SE QUISER, EU ESQUENTO 
 

(Publicada em 7 de novembro de 1.998) 

Ele saiu do trabalho e foi pra casa. Lá chegaria e estudaria um pouco, pois haveria prova de português na escola. Despreocupado, foi rapidamente percorrendo o caminho que o levaria a seu destino. Ao passar em frente a uma outra escola, olhou para o prédio, coisa que tinha o hábito de fazer, por considerar a sua fachada extremamente rude. Ele não se cansava de reparar naquela rudeza.

Chegando, ninguém em casa. Ligou o rádio e foi para a cozinha, onde fez um rápido lanche. Enquanto comia, seu irmão chegou. Saudaram-se com as usuais “ofensas”. Deixando seu irmão na cozinha, foi para o quarto e apanhou a apostila, para uma leitura na matéria. Deu uma olhadela no conteúdo e achou por bem tomar banho antes do estudo.

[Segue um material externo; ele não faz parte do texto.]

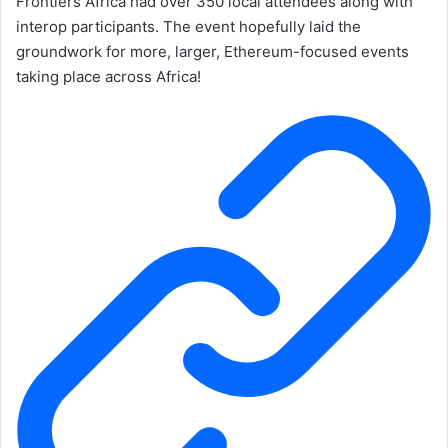
Frontiers Africa had over 350 local attendees along with
interop participants. The event hopefully laid the
groundwork for more, larger, Ethereum-focused events
taking place across Africa!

Assim que o banho começou, sua mãe chegou. Ela se aproximou da porta do banheiro e perguntou para o filho se ele queria jantar. Ele disse que não, e logo constatou algo diferente. Pela primeira vez sua mãe não havia dito que se ele quisesse ela esquentaria a comida. Aquilo era de se espantar. Ele tentou buscar um momento em que sua mãe não havia lhe dito que, se ele quisesse, ela poderia esquentar a comida, mesmo após seu não. Buscou com atenção esse momento, mas não o achou. Esqueceu-se da singularidade da ocasião, terminou o banho e deu uma estudadinha.

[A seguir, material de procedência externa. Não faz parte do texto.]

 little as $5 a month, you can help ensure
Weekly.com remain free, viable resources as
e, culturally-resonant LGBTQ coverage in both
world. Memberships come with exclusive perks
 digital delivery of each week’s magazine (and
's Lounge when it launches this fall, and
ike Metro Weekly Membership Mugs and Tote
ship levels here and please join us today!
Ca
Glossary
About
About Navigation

No momento em que saiu, ninguém em casa. Ele trancou as portas, o portão e partiu, não se esquecendo, posteriormente, de olhar uma vez mais para a rude fachada. Quando chegou ao ponto do ônibus, uma colega de sala estava estudando. Ele a cumprimentou rapidamente e a abandonou com as palavras dela. Chegou à escola, foi para a sala e aguardou a professora, que em poucos minutos chegaria, trazendo uma prova que ele não achou difícil, o que o deixaria com um bom espírito até o término da aula. Antes de seu retorno para casa, ele e mais três colegas de sala passaram num bar e tomaram três cervejas. No caminho de volta, enquanto olhava para a rude fachada, lembrou-se do ocorrido no momento em que ele estava no banheiro – pensamento que logo ficou para trás, tal qual a fachada.

Quando se aproximava de casa, faltando uma esquina, sentiu logo uma vontade de correr, movido pelo que vira. Rendendo-se ao impulso, disparou. Todo aquele movimento... Quando chegou, teve a confirmação do pensamento que tomara conta de sua vida enquanto percorria aquela esquina que faltava: sua mãe havia morrido.